Une initiative inédite à la prison centrale
Annoncées début juin, les audiences correctionnelles foraines ont débuté ce mercredi à la Prison centrale de Libreville. Le gouvernement veut accélérer le traitement des dossiers. Il souhaite aussi réduire les détentions préventives prolongées. Par ailleurs, cette démarche replace la dignité humaine au cœur de l’action judiciaire.
La cérémonie d’ouverture était présidée par le ministre de la Justice gabonaise, Augustin Emane. Le vice-président du gouvernement, Hermann Immongault, était également présent. Pendant deux jours, quarante dossiers de détenus en attente de jugement seront examinés sur place.
La détention préventive, un fardeau persistant
Depuis plusieurs années, les prisons gabonaises subissent une pression croissante. De nombreux détenus attendent des mois, parfois davantage, avant d’être jugés. Cette situation aggrave la surpopulation carcérale.
Elle fragilise également les familles concernées. En outre, elle nourrit un sentiment de défiance envers la justice. En organisant ces audiences sur place, l’État veut garantir des délais conformes aux standards internationaux.
Le Programme des Nations Unies pour le développement soutient cette initiative avec la justice gabonaise. Ce partenariat illustre l’importance accordée à la gouvernance judiciaire dans les politiques publiques actuelles.
Rapprocher la justice des citoyens
Ces audiences possèdent une forte portée symbolique. En déplaçant le tribunal dans l’enceinte carcérale, les autorités envoient un message fort. Aucun détenu ne doit être oublié par l’institution.
Selon le ministre, cette démarche traduit la vision présidentielle. Elle vise à rapprocher la justice de tous les citoyens, y compris des personnes incarcérées. Cette orientation reflète une tendance observée dans plusieurs systèmes judiciaires africains.

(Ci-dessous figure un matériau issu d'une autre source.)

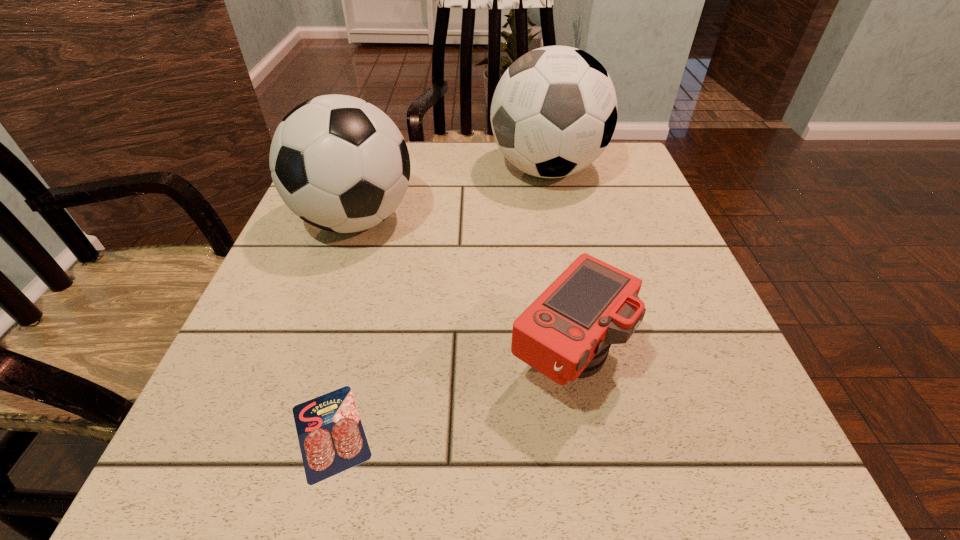 You are a GUI agent. You are given a task and a screenshot of the screen. Output one action in this format:
    pyautogui.click(x=<x>, y=<y>)
    Task: Click on the free region that satisfies the following two spatial constraints: 1. on the main logo of the right soccer ball; 2. on the front side of the left soccer ball
    The image size is (960, 540).
    Given the screenshot: What is the action you would take?
    pyautogui.click(x=557, y=220) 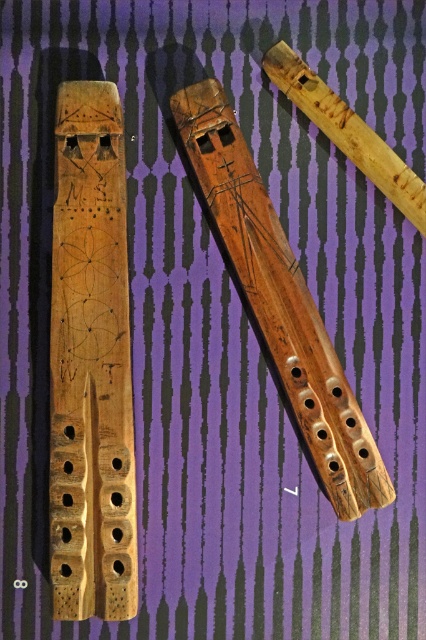 Does natural wood flute at left appear under natural wood flute at center?

Correct, natural wood flute at left is located below natural wood flute at center.

Identify the location of natural wood flute at left. The width and height of the screenshot is (426, 640). (91, 364). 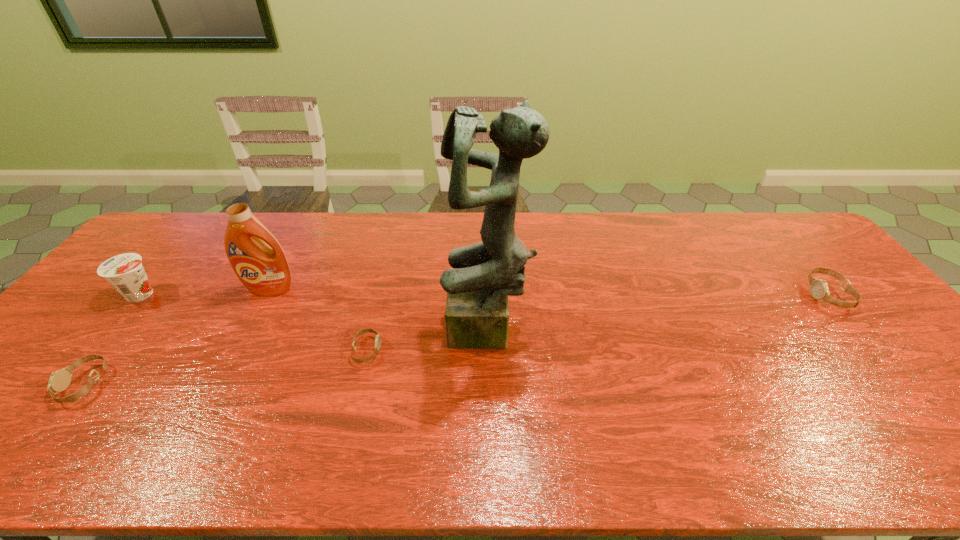 Where is `free region at the right edge`? The image size is (960, 540). free region at the right edge is located at coordinates (847, 333).

Identify the location of vacant area at the far right corner. The height and width of the screenshot is (540, 960). pyautogui.click(x=774, y=244).

In the image, there is a desktop. Where is `free space at the near right corner`? This screenshot has width=960, height=540. free space at the near right corner is located at coordinates (958, 403).

You are a GUI agent. You are given a task and a screenshot of the screen. Output one action in this format:
    pyautogui.click(x=<x>, y=<y>)
    Task: Click on the empty space between the detergent and the second watch from left to right
    This screenshot has height=540, width=960.
    Given the screenshot: What is the action you would take?
    pyautogui.click(x=319, y=320)

Image resolution: width=960 pixels, height=540 pixels. Find the location of `vacant area between the yogurt and the second watch from left to right`. vacant area between the yogurt and the second watch from left to right is located at coordinates (254, 322).

What are the coordinates of `free space between the fifth shortest object and the fourth object from left to right` in the screenshot? It's located at (319, 320).

Find the location of a particular element. This screenshot has height=540, width=960. free spot between the shortest watch and the leftmost watch is located at coordinates (226, 367).

This screenshot has width=960, height=540. I want to click on free space between the leftmost watch and the second tallest object, so click(x=178, y=336).

This screenshot has height=540, width=960. I want to click on vacant space in between the tallest object and the shortest object, so click(427, 341).

This screenshot has height=540, width=960. Identify the location of vacant space that's between the farthest watch and the sculpture. (658, 314). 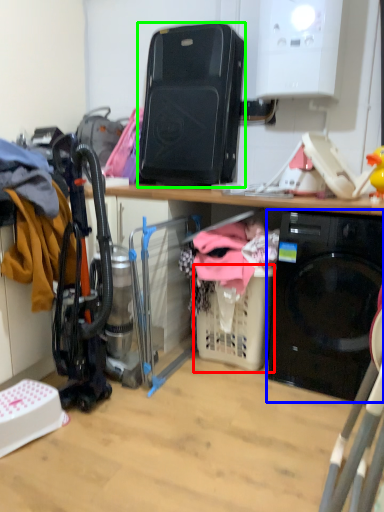 Question: Estimate the real-world distances between objects in this image. Which object is closer to basket (highlighted by a red box), home appliance (highlighted by a blue box) or appliance (highlighted by a green box)?

Choices:
 (A) home appliance
 (B) appliance

Answer: (A) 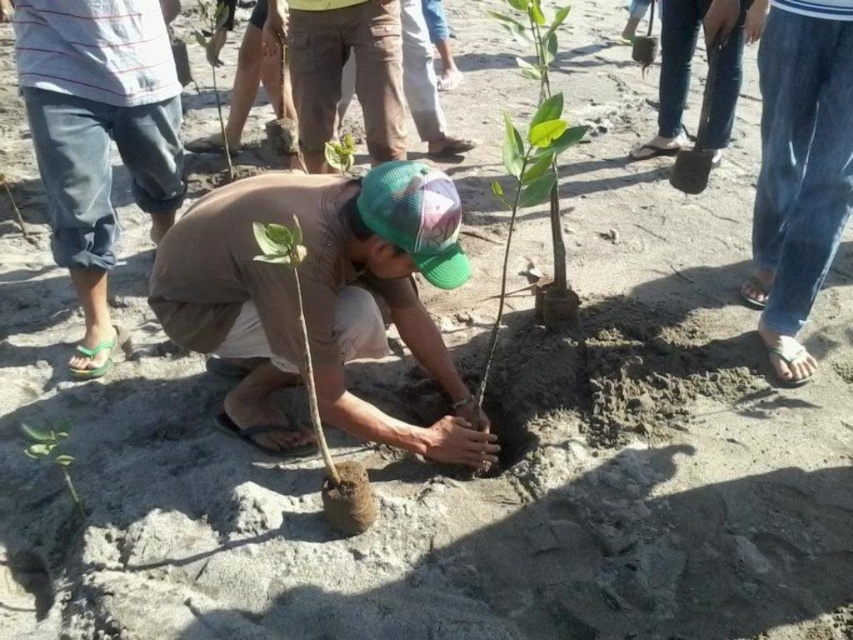 Does denim jeans at lower right have a larger size compared to green matte plant at lower left?

Correct, denim jeans at lower right is larger in size than green matte plant at lower left.

Is denim jeans at lower right further to camera compared to green matte plant at lower left?

Yes.

Is point (773, 362) in front of point (83, 502)?

No, it is behind (83, 502).

This screenshot has height=640, width=853. What are the coordinates of `denim jeans at lower right` in the screenshot? It's located at (799, 168).

Which of these two, denim jeans at lower right or jeans at center, stands taller?

denim jeans at lower right is taller.

Is denim jeans at lower right positioned in front of jeans at center?

Yes, denim jeans at lower right is closer to the viewer.

The height and width of the screenshot is (640, 853). What are the coordinates of `denim jeans at lower right` in the screenshot? It's located at (799, 168).

Which of these two, denim shorts at left or green matte plant at lower left, stands taller?

denim shorts at left

Based on the photo, who is higher up, denim shorts at left or green matte plant at lower left?

denim shorts at left is above.

Between point (157, 86) and point (25, 451), which one is positioned behind?

The point (157, 86) is more distant.

At what (x,y) coordinates should I click in order to perform the action: click on denim shorts at left. Please return your answer as a coordinate pair (x, y). The height and width of the screenshot is (640, 853). Looking at the image, I should click on (99, 132). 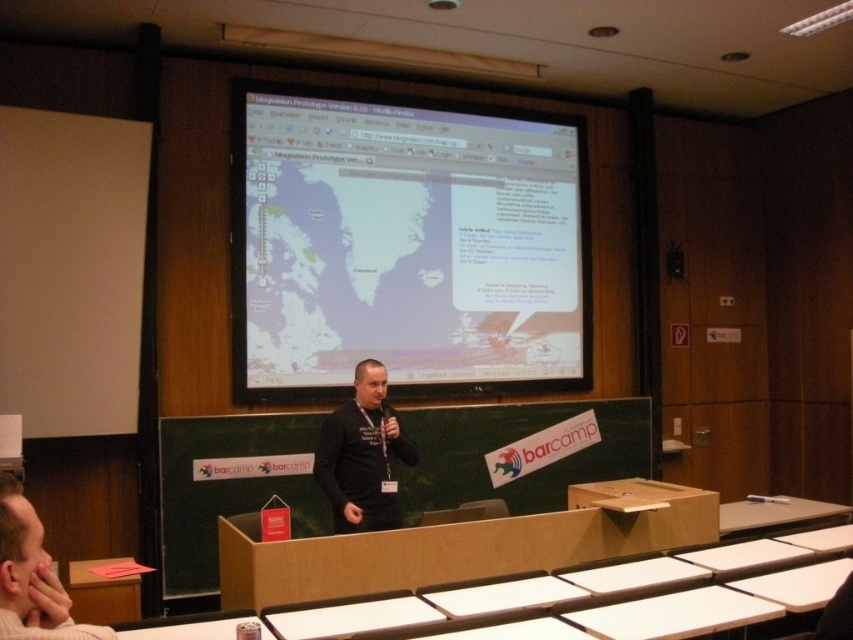 Consider the image. You are a photographer in the audience at the presentation. You want to take a photo of the speaker so that both the black matte shirt at center and the dark gray shirt at center are visible. Which shirt should be positioned to the left in the photo?

The dark gray shirt at center should be positioned to the left in the photo because the black matte shirt at center is to the right of it.

You are a guest speaker at a conference and need to adjust your position so that both the matte black projector screen at upper center and the dark gray shirt at center are visible to the audience. Considering their sizes, which object should you position closer to the front to ensure both are clearly visible?

The matte black projector screen at upper center is larger in size than the dark gray shirt at center. To ensure both are clearly visible, you should position the dark gray shirt at center closer to the front so that its smaller size doesn t get lost against the larger screen.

L’opération mobilise magistrats, greffiers et avocats. De plus, les autorités compétentes ont spécialement désigné dix avocats du Barreau du Gabon. Leur rôle est de garantir l’équilibre des débats. Les autorités ont salué le professionnalisme du personnel pénitentiaire.

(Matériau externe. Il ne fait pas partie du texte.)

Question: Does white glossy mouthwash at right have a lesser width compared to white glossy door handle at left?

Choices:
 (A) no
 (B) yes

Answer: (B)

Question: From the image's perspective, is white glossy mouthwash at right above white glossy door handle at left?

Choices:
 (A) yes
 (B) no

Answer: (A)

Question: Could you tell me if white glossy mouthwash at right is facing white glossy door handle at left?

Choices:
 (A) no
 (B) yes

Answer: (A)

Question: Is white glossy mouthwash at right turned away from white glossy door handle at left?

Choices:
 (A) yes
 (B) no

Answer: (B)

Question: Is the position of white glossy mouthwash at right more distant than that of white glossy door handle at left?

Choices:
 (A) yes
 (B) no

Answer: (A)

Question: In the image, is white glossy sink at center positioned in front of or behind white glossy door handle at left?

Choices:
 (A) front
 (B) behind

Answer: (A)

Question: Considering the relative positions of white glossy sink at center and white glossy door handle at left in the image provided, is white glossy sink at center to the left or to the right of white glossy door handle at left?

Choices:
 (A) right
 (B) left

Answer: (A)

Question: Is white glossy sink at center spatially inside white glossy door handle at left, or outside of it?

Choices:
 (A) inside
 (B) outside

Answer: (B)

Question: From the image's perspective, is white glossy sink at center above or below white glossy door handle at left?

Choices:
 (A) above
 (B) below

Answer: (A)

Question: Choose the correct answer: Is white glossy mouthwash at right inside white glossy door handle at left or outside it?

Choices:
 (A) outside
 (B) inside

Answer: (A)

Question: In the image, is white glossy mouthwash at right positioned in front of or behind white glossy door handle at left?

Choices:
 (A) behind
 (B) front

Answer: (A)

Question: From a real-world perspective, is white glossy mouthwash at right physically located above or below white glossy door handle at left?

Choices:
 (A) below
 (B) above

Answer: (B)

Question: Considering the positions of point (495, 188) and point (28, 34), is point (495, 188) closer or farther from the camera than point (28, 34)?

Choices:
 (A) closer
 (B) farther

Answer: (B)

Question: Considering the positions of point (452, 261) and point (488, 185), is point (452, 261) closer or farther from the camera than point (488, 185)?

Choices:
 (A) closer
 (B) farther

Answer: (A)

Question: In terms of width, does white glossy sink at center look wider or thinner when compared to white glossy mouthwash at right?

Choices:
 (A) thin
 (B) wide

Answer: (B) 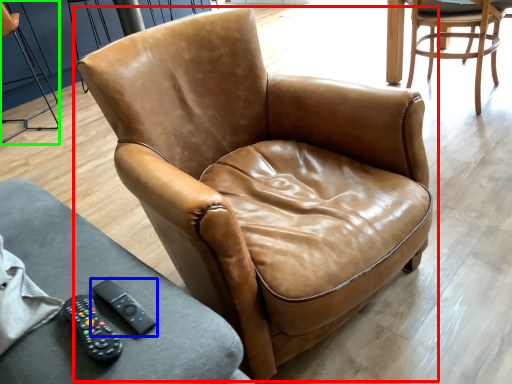 Question: Considering the real-world distances, which object is farthest from chair (highlighted by a red box)? remote (highlighted by a blue box) or chair (highlighted by a green box)?

Choices:
 (A) remote
 (B) chair

Answer: (B) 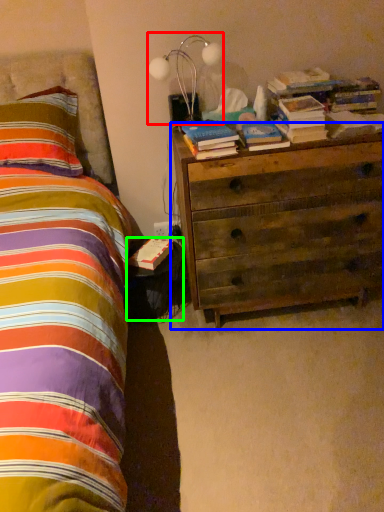 Question: Which is farther away from lamp (highlighted by a red box)? chest of drawers (highlighted by a blue box) or nightstand (highlighted by a green box)?

Choices:
 (A) chest of drawers
 (B) nightstand

Answer: (B) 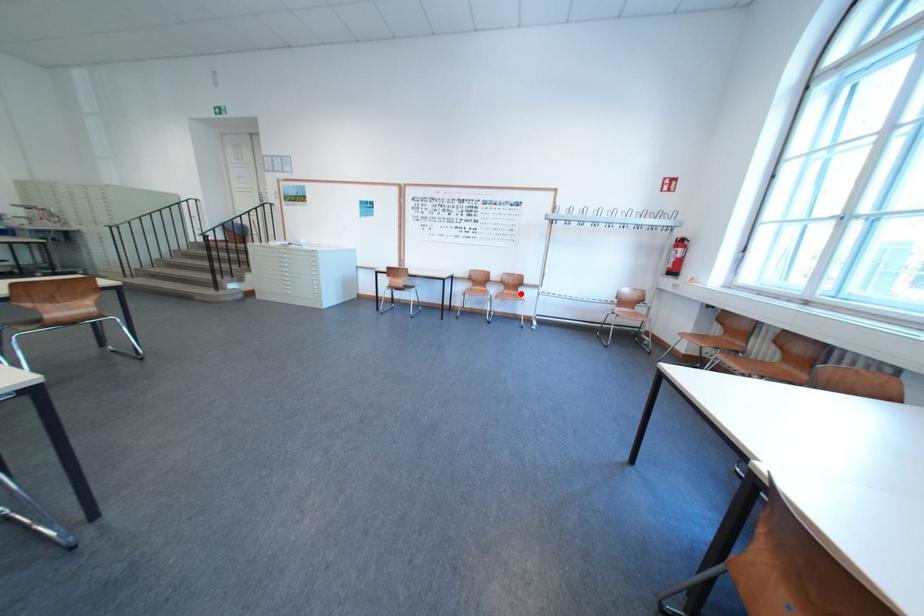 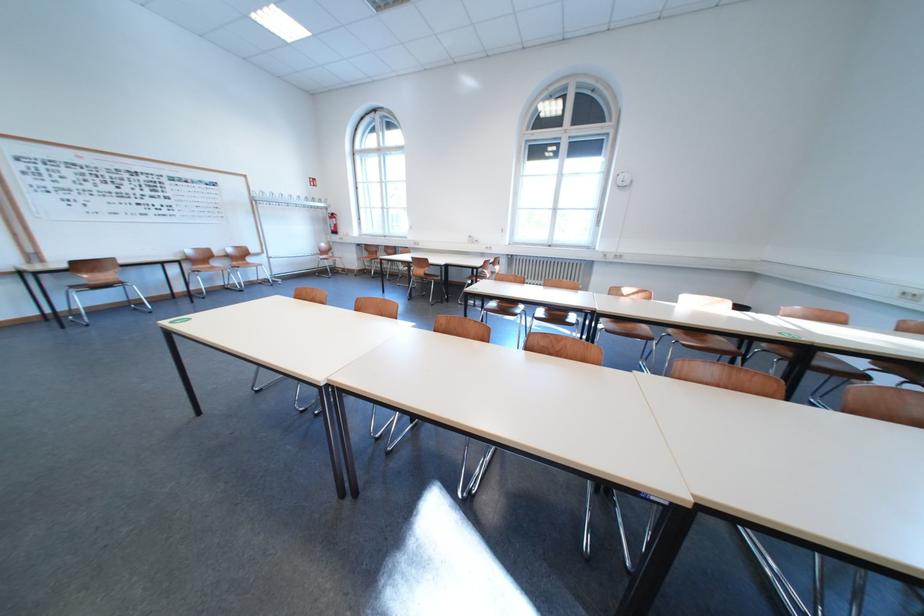 Find the pixel in the second image that matches the highlighted location in the first image.

(249, 265) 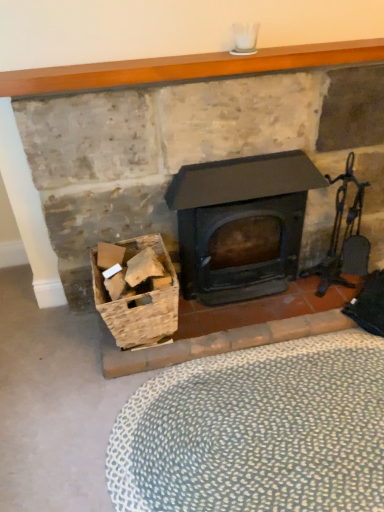 The width and height of the screenshot is (384, 512). I want to click on vacant area in front of metallic dark brown fireplace tool set at right, so click(327, 319). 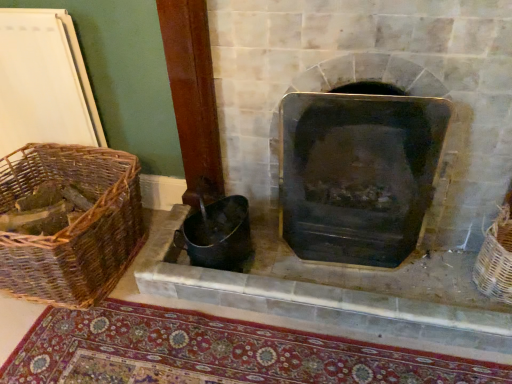 Question: Does point (230, 19) appear closer or farther from the camera than point (60, 360)?

Choices:
 (A) closer
 (B) farther

Answer: (B)

Question: Is black metal fireplace at center taller or shorter than carpeted mat at lower center?

Choices:
 (A) short
 (B) tall

Answer: (B)

Question: Which object is the farthest from the carpeted mat at lower center?

Choices:
 (A) woven brown basket at left, placed as the first basket when sorted from left to right
 (B) black matte wood burning stove at center
 (C) woven wicker basket at right, the 2th basket positioned from the left
 (D) black metal fireplace at center

Answer: (C)

Question: Based on their relative distances, which object is farther from the woven wicker basket at right, arranged as the 1th basket when viewed from the right?

Choices:
 (A) black matte wood burning stove at center
 (B) black metal fireplace at center
 (C) carpeted mat at lower center
 (D) woven brown basket at left, placed as the first basket when sorted from left to right

Answer: (D)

Une première décision symbolique
En effet, les premiers jugements illustrent déjà l’esprit de cette réforme. Dans l’affaire de Jean Enock Owélé Mendy, poursuivi pour vol aggravé, le tribunal a prononcé une relaxe. Sa détention préventive dépassait donc la peine requise.
Cette décision rappelle un principe essentiel : « La privation de liberté ne peut devenir une sanction avant un jugement définitif. » Ainsi, ce cas devient un symbole fort pour l’État de droit.
Un test pour tout le système judiciaire
Au-delà des quarante dossiers traités, cette opération constitue un véritable test. Son succès pourrait encourager une généralisation à d’autres prisons du pays. Cela contribuerait à réduire durablement l’engorgement carcéral.
Dans un contexte d’attentes fortes, cette initiative apparaît comme une réponse concrète. En effet, une justice moderne ne se mesure pas uniquement à la sévérité des peines. Elle se mesure aussi à sa capacité de protéger les droits fondamentaux.
Désormais, le Gabon inverse une logique ancienne. Ce n’est plus la détention qui attend la justice. C’est la justice qui va à la rencontre des détenus, un symbole fort pour l’État de droit gabonais.